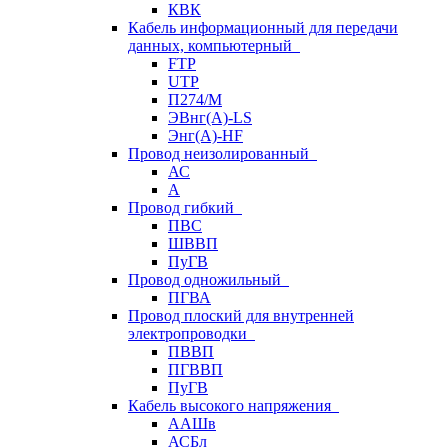
КВК
Кабель информационный для передачи
данных, компьютерный
FTP
UTP
П274/М
ЭВнг(А)-LS
Энг(А)-HF
Провод неизолированный
АС
А
Провод гибкий
ПВС
ШВВП
ПуГВ
Провод одножильный
ПГВА
Провод плоский для внутренней
электропроводки
ПВВП
ПГВВП
ПуГВ
Кабель высокого напряжения
ААШв
АСБл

◆ ◆ ◆ ◆

WHAT THIS TASK INVOLVES: The records above are to be duplicated exactly, pictures left out.

COMPLETED TASK:
КВК
Кабель информационный для передачи
данных, компьютерный
FTP
UTP
П274/М
ЭВнг(А)-LS
Энг(А)-HF
Провод неизолированный
АС
А
Провод гибкий
ПВС
ШВВП
ПуГВ
Провод одножильный
ПГВА
Провод плоский для внутренней
электропроводки
ПВВП
ПГВВП
ПуГВ
Кабель высокого напряжения
ААШв
АСБл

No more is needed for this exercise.